It's not quite that simple, of course – but is it ever?

In a welcome display of patent-law sanity, the US Supreme Court has unanimously ruled that human genes can't be patented.

"We hold that a naturally occurring DNA segment is a product of nature and not patent eligible merely because it has been isolated," wrote Justice Clarence Thomas, who authored the court's decision.

The decision puts into question patents that were the subject of the case, and which are held by Myriad Genetic Laboratories of Salt Lake City, Utah. Those patents protect the company's BRACAnalysis hereditary breast-cancer probability test – a positive result from which having recently motivated actress Angelina Jolie to undergo a double mastectomy.

"Myriad did not create anything," Thomas wrote. "To be sure, it found an important and useful gene, but separating that gene from its surrounding genetic material is not an act of invention."

Interestingly, Myriad's stock price jumped by over 10 per cent on the news. Apparently investors were buouyed by the fact that the opinion banned the patenting of isolated human genes, but not synthetic DNA – also known as complementary DNA, or cDNA.

As Thomas wrote in his ruling, "cDNA is patent eligible because it is not naturally occurring."

Myriad president and CEO Peter Meldrum was pleased with that distinction. "We believe the Court appropriately upheld our claims on cDNA, and underscored the patent eligibility of our method claims, ensuring strong intellectual property protection for our BRACAnalysis test moving forward," he wrote in a press release.

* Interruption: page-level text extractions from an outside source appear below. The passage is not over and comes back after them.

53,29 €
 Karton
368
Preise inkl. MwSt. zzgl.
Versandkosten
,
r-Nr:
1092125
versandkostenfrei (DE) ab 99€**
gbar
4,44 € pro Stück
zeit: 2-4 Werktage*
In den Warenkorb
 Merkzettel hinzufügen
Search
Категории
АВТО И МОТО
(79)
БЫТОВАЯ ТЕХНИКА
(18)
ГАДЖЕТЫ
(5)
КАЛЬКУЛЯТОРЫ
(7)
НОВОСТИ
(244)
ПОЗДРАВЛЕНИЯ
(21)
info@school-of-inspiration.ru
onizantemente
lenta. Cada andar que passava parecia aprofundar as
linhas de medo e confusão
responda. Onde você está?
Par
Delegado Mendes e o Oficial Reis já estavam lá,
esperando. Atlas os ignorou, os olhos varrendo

Apparently Myriad's investors were sufficiently mollified, seeing as how the company's stock hit a four-year high.

Despite the patentability of cDNA, the unanimous decision is a victory for researchers, geneticists, and cancer patients who argued that a single company holding a patent on a gene could raise test and treatment costs, and stifle research.

"It is splendid news for patients, for physicians, for scientists and for common sense," geneticist Mary-Claire King told USA Today. "The marketplace will now be open."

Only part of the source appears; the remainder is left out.